La cour rappelle que les créances à caractère salarial portent intérêt au taux légal à compter du jour de la réception par l’employeur de la convocation devant le bureau de conciliation, et que les créances à caractère indemnitaire portent intérêts à compter du jour où elles sont judiciairement fixées, soit en l’espèce à compter du présent arrêt.
Les intérêts échus des capitaux dus pour une année entière seront capitalisés en vertu de l’article 1343-2 du code Civil.
Succombante partiellement en appel au sens de l’article 696 du code de procédure civile, la société sera condamnée aux entiers dépens de première instance et d’appel.
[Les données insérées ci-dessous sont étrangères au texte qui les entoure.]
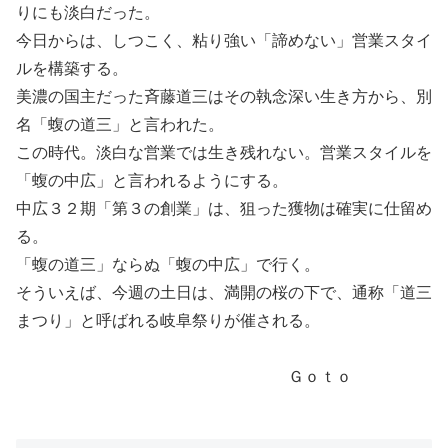
りにも淡白だった。
今日からは、しつこく、粘り強い「諦めない」営業スタイ
ルを構築する。
美濃の国主だった斉藤道三はその執念深い生き方から、別
名「蝮の道三」と言われた。
この時代。淡白な営業では生き残れない。営業スタイルを
「蝮の中広」と言われるようにする。
中広３２期「第３の創業」は、狙った獲物は確実に仕留め
る。
「蝮の道三」ならぬ「蝮の中広」で行く。
そういえば、今週の土日は、満開の桜の下で、通称「道三
まつり」と呼ばれる岐阜祭りが催される。
Ｇｏｔｏ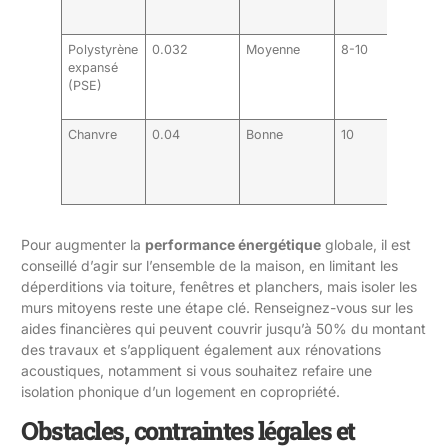
Polystyrène
0.032
Moyenne
8-10
expansé
(PSE)
Chanvre
0.04
Bonne
10
Pour augmenter la
performance énergétique
globale, il est
conseillé d’agir sur l’ensemble de la maison, en limitant les
déperditions via toiture, fenêtres et planchers, mais isoler les
murs mitoyens reste une étape clé. Renseignez-vous sur les
aides financières qui peuvent couvrir jusqu’à 50% du montant
des travaux et s’appliquent également aux rénovations
acoustiques, notamment si vous souhaitez
refaire une
isolation phonique d’un logement en copropriété
.
Obstacles, contraintes légales et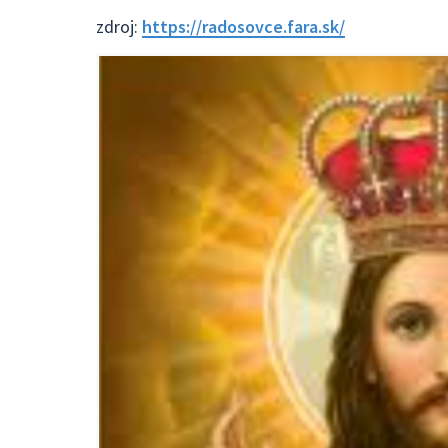
zdroj:
https://radosovce.fara.sk/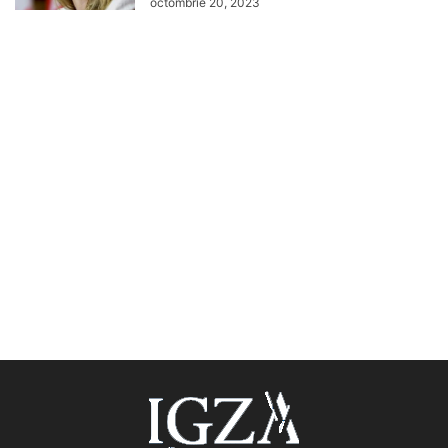
octombrie 20, 2023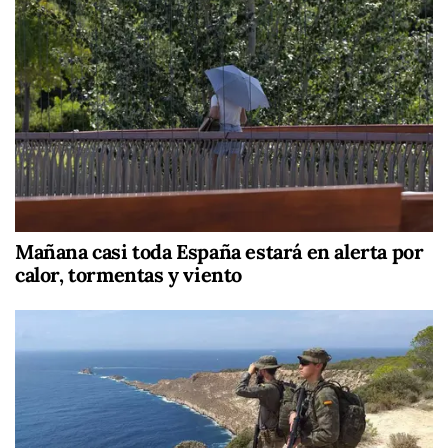
Mañana casi toda España estará en alerta por
calor, tormentas y viento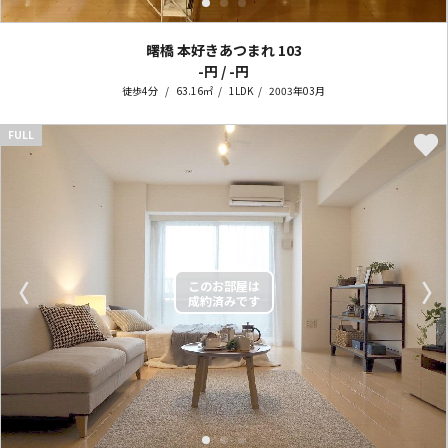
曙橋 本好きあつまれ
103
-円 / -円
徒歩4分
63.16㎡
1LDK
2003年03月
FULL
〈
〉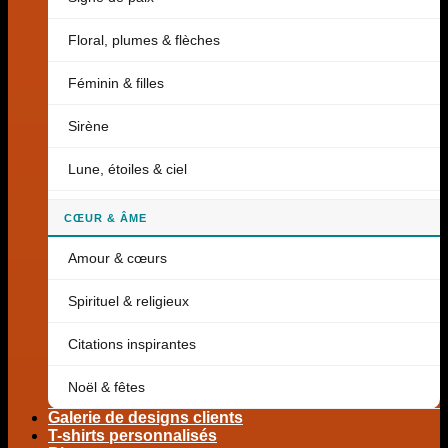
Floral, plumes & flèches
Féminin & filles
Sirène
Lune, étoiles & ciel
CŒUR & ÂME
Amour & cœurs
Spirituel & religieux
Citations inspirantes
Noël & fêtes
Galerie de designs clients
T-shirts personnalisés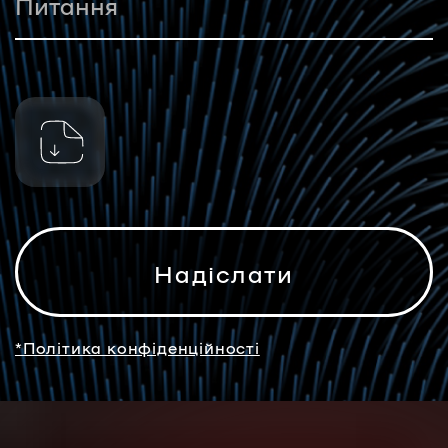
*Політика конфіденційності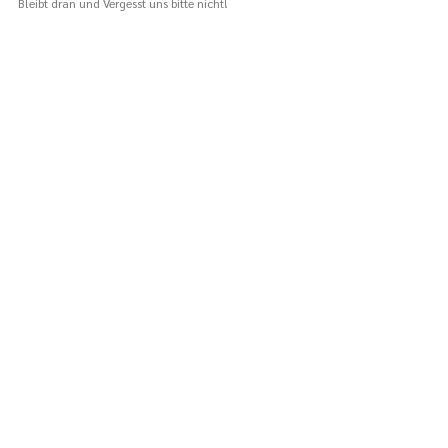
Bleibt dran und Vergesst uns bitte nicht! 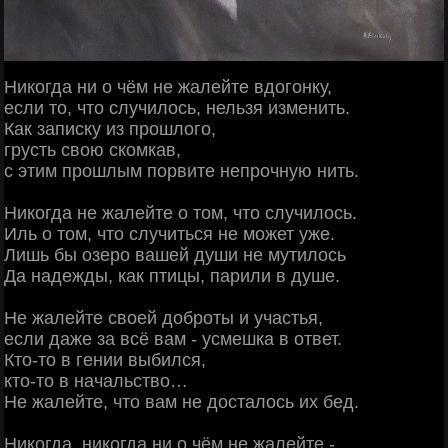
Никогда ни о чём не жалейте вдогонку,
если то, что случилось, нельзя изменить.
Как записку из прошлого,
грусть свою скомкав,
с этим прошлым порвите непрочную нить.
Никогда не жалейте о том, что случилось.
Иль о том, что случиться не может уже.
Лишь бы озеро вашей души не мутилось
Да надежды, как птицы, парили в душе.
Не жалейте своей доброты и участья,
если даже за всё вам - усмешка в ответ.
Кто-то в гении выбился,
кто-то в начальство…
Не жалейте, что вам не досталось их бед.
Никогда, никогда ни о чём не жалейте -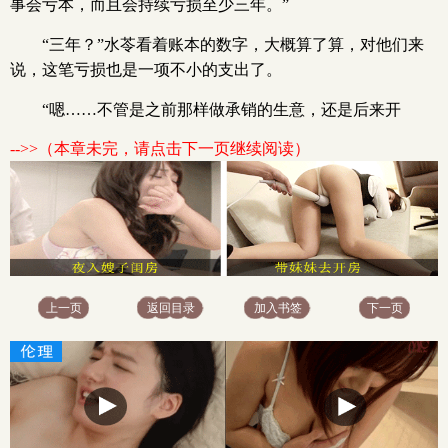
事会亏本，而且会持续亏损至少三年。”
“三年？”水苓看着账本的数字，大概算了算，对他们来
说，这笔亏损也是一项不小的支出了。
“嗯……不管是之前那样做承销的生意，还是后来开
-->>（本章未完，请点击下一页继续阅读）
上一页
返回目录
加入书签
下一页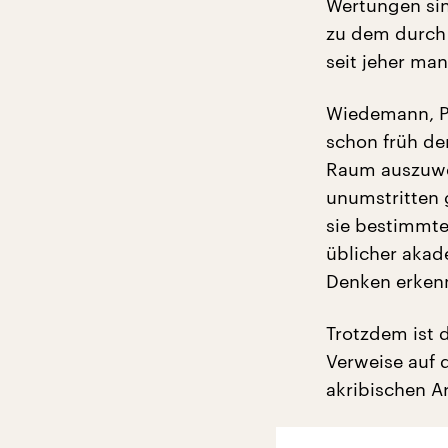
Wertungen sin
zu dem durch 
seit jeher ma
Wiedemann, Pr
schon früh de
Raum auszuwert
unumstritten
sie bestimmte
üblicher akade
Denken erken
Trotzdem ist 
Verweise auf d
akribischen A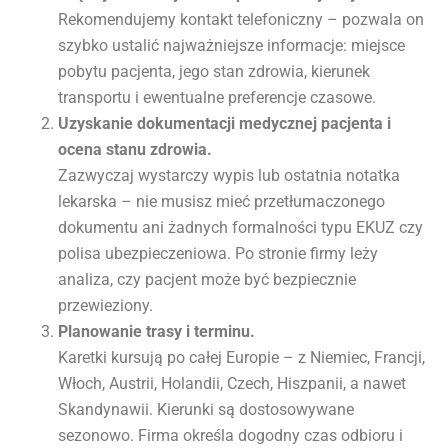
Rekomendujemy kontakt telefoniczny – pozwala on
szybko ustalić najważniejsze informacje: miejsce
pobytu pacjenta, jego stan zdrowia, kierunek
transportu i ewentualne preferencje czasowe.
Uzyskanie dokumentacji medycznej pacjenta i
ocena stanu zdrowia.
Zazwyczaj wystarczy wypis lub ostatnia notatka
lekarska – nie musisz mieć przetłumaczonego
dokumentu ani żadnych formalności typu EKUZ czy
polisa ubezpieczeniowa. Po stronie firmy leży
analiza, czy pacjent może być bezpiecznie
przewieziony.
Planowanie trasy i terminu.
Karetki kursują po całej Europie – z Niemiec, Francji,
Włoch, Austrii, Holandii, Czech, Hiszpanii, a nawet
Skandynawii. Kierunki są dostosowywane
sezonowo. Firma określa dogodny czas odbioru i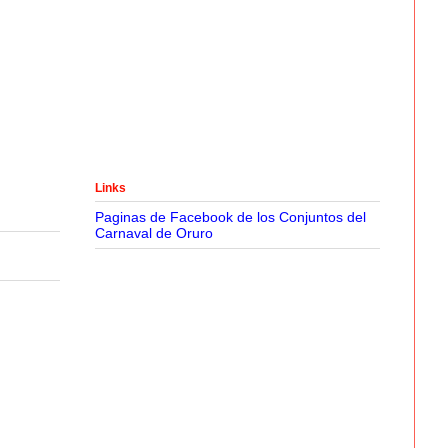
Links
Paginas de Facebook de los Conjuntos del
Carnaval de Oruro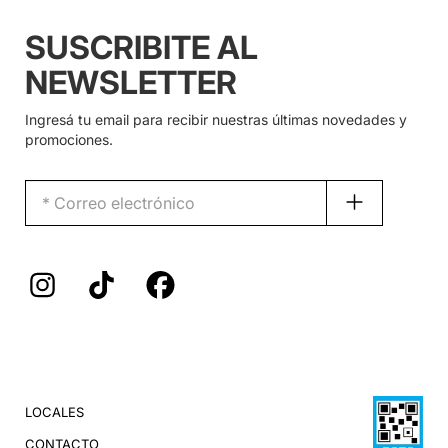
SUSCRIBITE AL
NEWSLETTER
Ingresá tu email para recibir nuestras últimas novedades y
promociones.
LOCALES
CONTACTO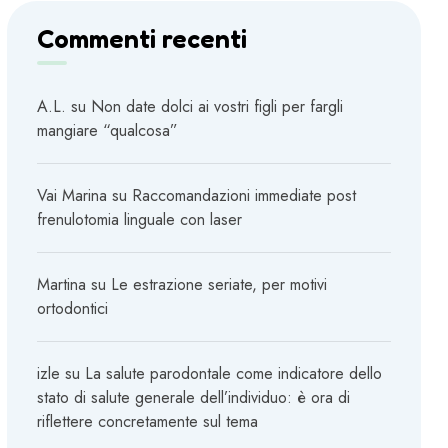
Commenti recenti
A.L.
su
Non date dolci ai vostri figli per fargli
mangiare “qualcosa”
Vai Marina
su
Raccomandazioni immediate post
frenulotomia linguale con laser
Martina
su
Le estrazione seriate, per motivi
ortodontici
izle
su
La salute parodontale come indicatore dello
stato di salute generale dell’individuo: è ora di
riflettere concretamente sul tema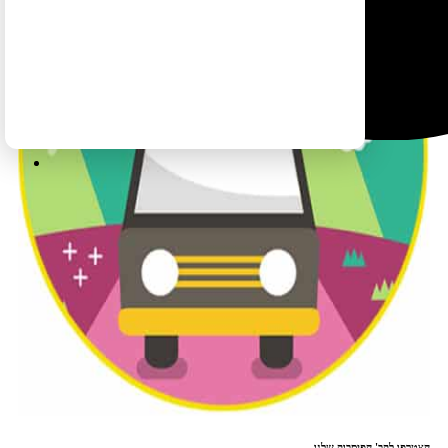
הצטרפו לקב' הפיסבוק שלנו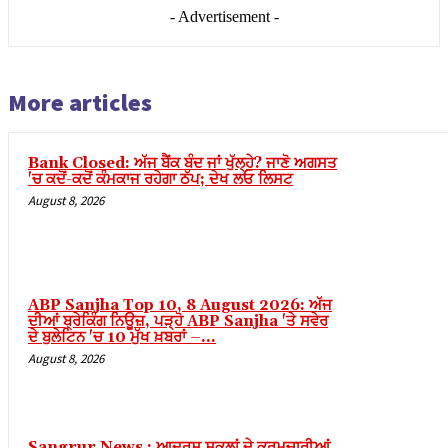
 panel
- Advertisement -
 panel
 panel
More articles
 panel
 panel
Bank Closed: ਅੱਜ ਬੈਂਕ ਬੰਦ ਜਾਂ ਖੁੱਲ੍ਹੇ? ਜਾਣੋ ਅਗਸਤ
'ਚ ਕਦੋਂ-ਕਦੋਂ ਕੰਮਕਾਜ ਰਹੇਗਾ ਠੱਪ; ਦੇਖ ਲਓ ਲਿਸਟ
 panel
August 8, 2026
 panel
 panel
 panel
ABP Sanjha Top 10, 8 August 2026: ਅੱਜ
 panel
ਦੀਆਂ ਬ੍ਰੇਕਿੰਗ ਨਿਊਜ਼, ਪੜ੍ਹੋ ABP Sanjha 'ਤੇ ਸਵੇਰ
ਦੇ ਬੁਲੇਟਿਨ 'ਚ 10 ਮੁੱਖ ਖ਼ਬਰਾਂ –...
 panel
August 8, 2026
 panel
ku
Sangrur News : ਆਦਰਸ਼ ਸਕੂਲਾਂ ਦੇ ਕਰਮਚਾਰੀਆਂ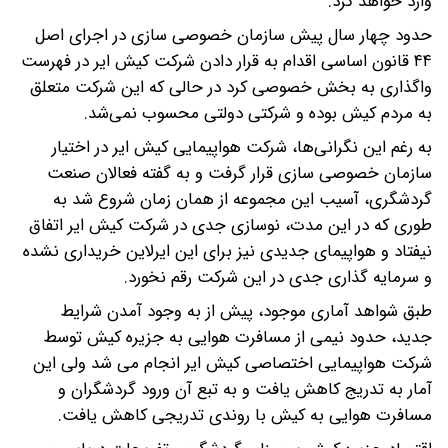
وارد خواهد کرد.
حدود چهار سال پیش سازمان خصوصی سازی در اجرای اصل
۴۴ قانون اساسی اقدام به قرار دادن شرکت کیش ایر در فهرست
واگذاری به بخش خصوصی کرد در حالی که این شرکت متعلق
به مردم کیش بوده و شرکتی دولتی محسوب نمی‌شد.
به رغم این نگرانی‌ها، شرکت هواپیمایی کیش ایر در اختیار
سازمان خصوصی سازی قرار گرفت و به گفته فعالان صنعت
گردشگری، آسیب این مجموعه از همان زمان شروع شد به
طوری که در این مدت، نوسازی جدی در شرکت کیش ایر اتفاق
نیفتاد و هواپیمای جدیدی نیز برای این ایرلاین خریداری نشده
و سرمایه گذاری جدی در این شرکت رقم نخورد.
طبق شواهد آماری موجود، پیش از به وجود آمدن شرایط
جدید، حدود نیمی از مسافرت هوایی به جزیره کیش توسط
شرکت هواپیمایی اختصاصی کیش ایر انجام می شد ولی این
آمار به تدریج کاهش یافت و به تبع آن ورود گردشگران و
مسافرت هوایی به کیش با روندی تدریجی کاهش یافت.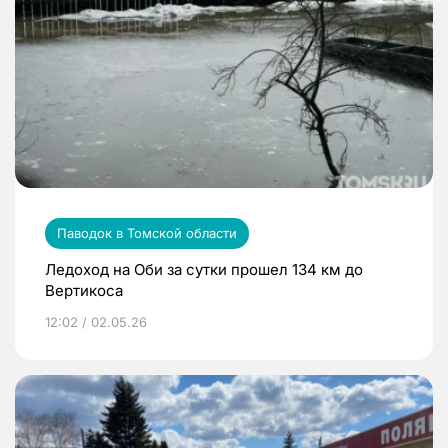
Паводок в Томской области
Ледоход на Оби за сутки прошел 134 км до
Вертикоса
12:02 / 02.05.26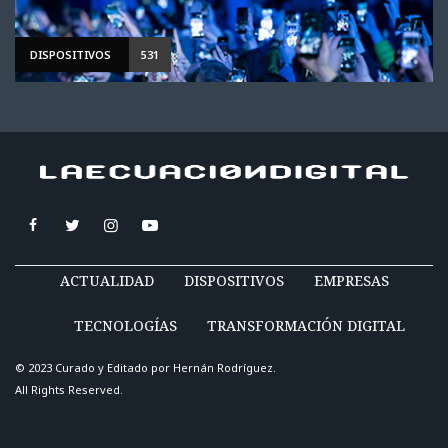
DISPOSITIVOS
531
ACTUALIDAD
DISPOSITIVOS
EMPRESAS
TECNOLOGÍAS
TRANSFORMACIÓN DIGITAL
© 2023 Curado y Editado por
Hernán Rodríguez
.
All Rights Reserved.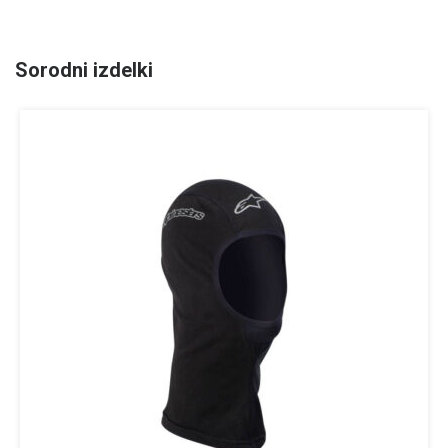
Sorodni izdelki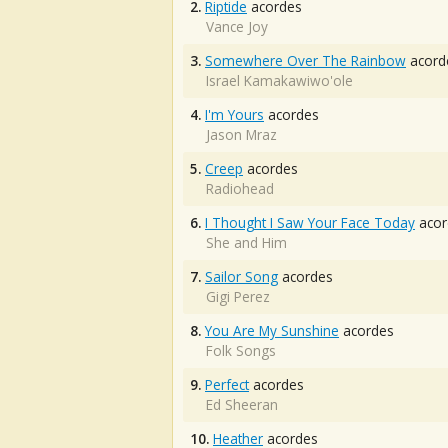
2.
Riptide
acordes
Vance Joy
3.
Somewhere Over The Rainbow
acord
Israel Kamakawiwo'ole
4.
I'm Yours
acordes
Jason Mraz
5.
Creep
acordes
Radiohead
6.
I Thought I Saw Your Face Today
acor
She and Him
7.
Sailor Song
acordes
Gigi Perez
8.
You Are My Sunshine
acordes
Folk Songs
9.
Perfect
acordes
Ed Sheeran
10.
Heather
acordes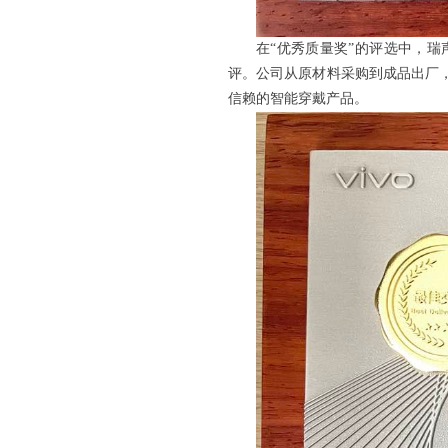
在
“优秀质量奖”的评选中，
瑞
评。公司从原材料采购到成品出厂
信赖的智能穿戴产品。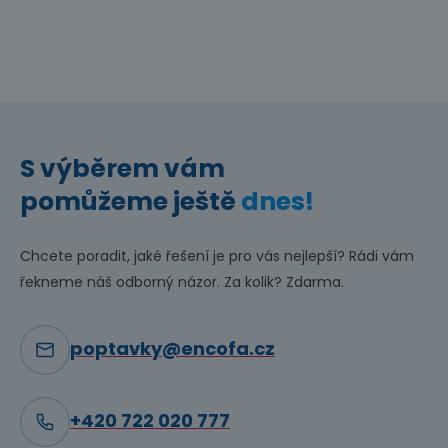
S výběrem vám
pomůžeme ještě
dnes!
Chcete poradit, jaké řešení je pro vás nejlepší? Rádi vám
řekneme náš odborný názor. Za kolik? Zdarma.
poptavky@encofa.cz
+420 722 020 777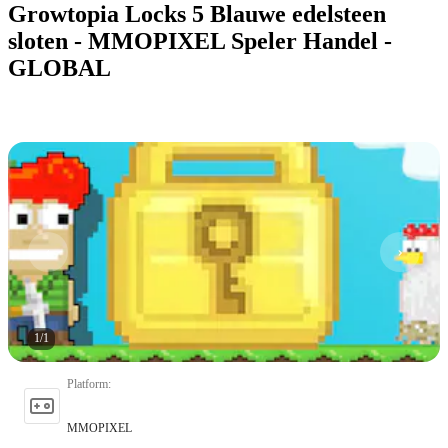
Growtopia Locks 5 Blauwe edelsteen
sloten - MMOPIXEL Speler Handel -
GLOBAL
1
/
1
Platform
:
MMOPIXEL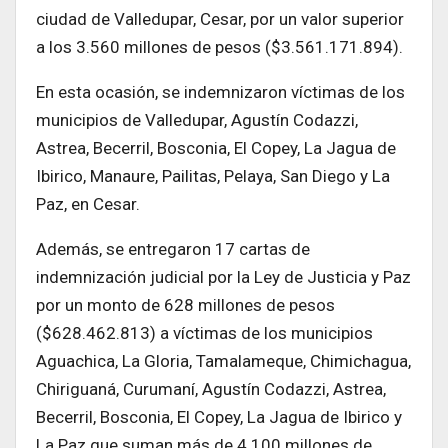
ciudad de Valledupar, Cesar, por un valor superior
a los 3.560 millones de pesos ($3.561.171.894).
En esta ocasión, se indemnizaron víctimas de los
municipios de Valledupar, Agustín Codazzi,
Astrea, Becerril, Bosconia, El Copey, La Jagua de
Ibirico, Manaure, Pailitas, Pelaya, San Diego y La
Paz, en Cesar.
Además, se entregaron 17 cartas de
indemnización judicial por la Ley de Justicia y Paz
por un monto de 628 millones de pesos
($628.462.813) a víctimas de los municipios
Aguachica, La Gloria, Tamalameque, Chimichagua,
Chiriguaná, Curumaní, Agustín Codazzi, Astrea,
Becerril, Bosconia, El Copey, La Jagua de Ibirico y
La Paz que suman más de 4.100 millones de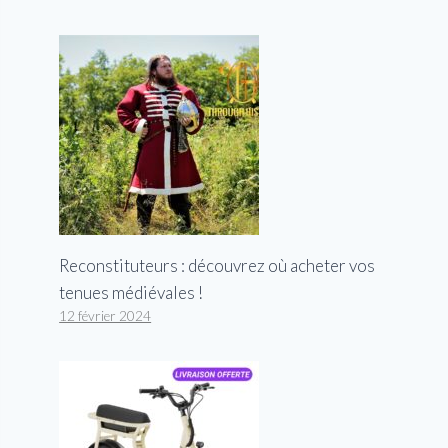
Reconstituteurs : découvrez où acheter vos
tenues médiévales !
12 février 2024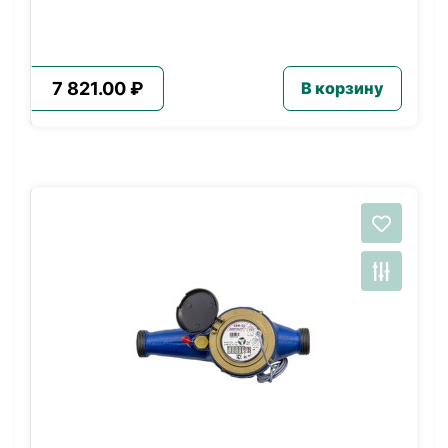
7 821.00 ₽
В корзину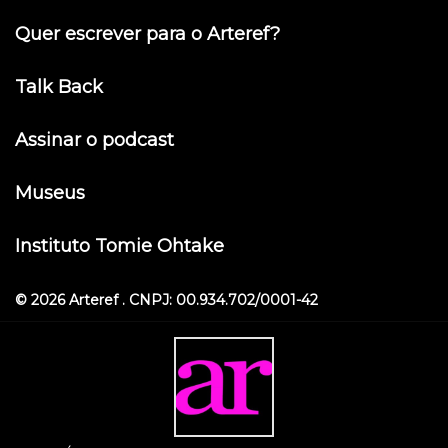
Quer escrever para o Arteref?
Talk Back
Assinar o podcast
Museus
Instituto Tomie Ohtake
© 2026 Arteref . CNPJ: 00.934.702/0001-42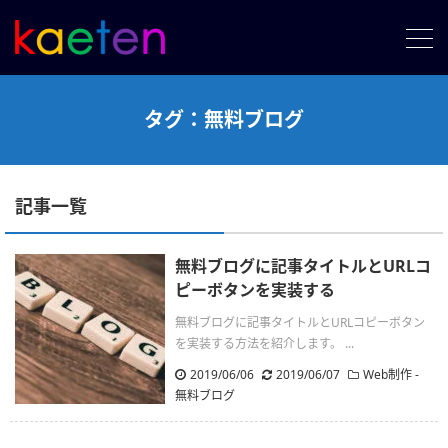
タグ：無料ブログ
記事一覧
無料ブログに記事タイトルとURLコ
ピーボタンを実装する
無料ブログに記事タイトルとURLコピーボタン
を実装する方法を紹介します。 ...
2019/06/06
2019/06/07
Web制作 -
無料ブログ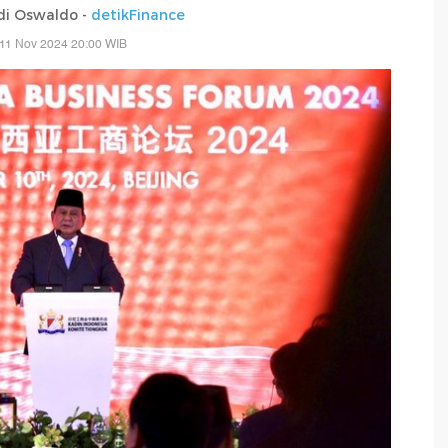
di Oswaldo -
detikFinance
 11 Nov 2024 20:00 WIB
La société intimée qui succombe partiellement en appel est condamnée, en considération de l’équité, à payer à Mme [M] la somme de 1500€ au titre de l’article 700 et est déboutée de sa propre demande à ce titre.
PAR CES MOTIFS
Statuant par arrêt contradictoire, par mise à disposition au greffe, les parties en ayant été préalablement avisées dans les conditions prévues à l’article 450 du code de procédure civile, en matière prud’homale,
Infirme le jugement déféré, sauf en ce qu’il a débouté Mme [M] de sa demande d’indemnité pour licenciement sans cause réelle et sérieuse,
Statuant à nouveau sur les points infirmés et y ajoutant:
Dit que le licenciement de Mme [M] est fondé pour cause réelle et sérieuse,
Condamne en conséquence la société PARFUM COSMETIC WORLD à payer à Madame [M] les sommes suivantes :
— 3.363,16 € net au titre de l’indemnité légale de licenciement,
— 4.941,78 € brut au titre de l’indemnité compensatrice de préavis,
— 494,17 € brut au titre des congés payés afférents,
— 1.057,73 € brut à titre de rappel de salaire durant la période de mise à pied conservatoire,
— 105,77 € brut au titre des congés payés afférents,
Ordonne la délivrance par la société PARFUM COSMETIC WORLD de documents de fin de contrat rectifiés pour tenir compte des sommes allouées par le présent arrêt, ainsi qu’un bulletin de salaire rectifié récapitulant les sommes accordées par la présente décision ,
Dit n’y avoir lieu à astreinte,
Rappelle que les créances à caractère salarial portent intérêt au taux légal à compter du jour de la réception par l’employeur de la convocation devant le bureau de conciliation et les créances indemnitaires à compter du présent arrêt,
Condamne la société PARFUM COSMETIC WORLD à payer à [S] [M] la somme de 1500 euros au titre de l’article 700 du Code de procédure civile et rejette ses demandes au même titre,
Condamne la société PARFUM COSMETIC WORLD aux entiers dépens de première instance et d’appel.